—De tout je vous ai dit la vérité au procès, le mieux que j'ai su.
—En l'échafaud, devant nous juges et autres, devant le peuple, quand vous avez abjuré, vous avez reconnu que vous vous étiez vantée mensongèrement que ces Voix étaient celles des saintes Catherine et Marguerite.
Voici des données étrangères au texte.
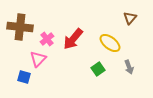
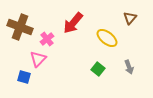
brown cross: rotated 15 degrees clockwise
red arrow: moved 16 px up
yellow ellipse: moved 3 px left, 5 px up
green square: rotated 16 degrees counterclockwise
—Je ne l'entendais point ainsi faire ou dire. Je n'ai point dit ou entendu révoquer mes apparitions, c'est à savoir que ce fussent saintes Marguerite et Catherine. Et tout ce que j'ai fait, c'est de peur du feu et n'ai rien révoqué que ce ne soit contre la vérité. J'aime mieux faire ma pénitence en une fois, c'est à savoir à mourir, qu'endurer plus longuement peine en chartre. Je ne fis oncques chose contre Dieu ou la foi, quelque chose qu'on m'ait fait révoquer. Ce qui était en la cédule de l'abjuration, je ne l'entendais point. Alors, je n'en entendais point révoquer quelque chose, à moins qu'il ne plût à Notre-Seigneur. Si les juges veulent, je reprendrai habit de femme. Pour le reste, je n'en ferai autre chose[896].
Sortant de la prison, monseigneur de Beauvais rencontra le comte de Warwick en nombreuse compagnie; il lui dit, moitié en anglais moitié en français: «Farewell. Faites bonne chère.» On veut qu'il ait ajouté en riant: «C'est fait! Elle est prise[897].» Tout cela sans doute était son œuvre, mais il n'est pas sûr qu'il ait ri.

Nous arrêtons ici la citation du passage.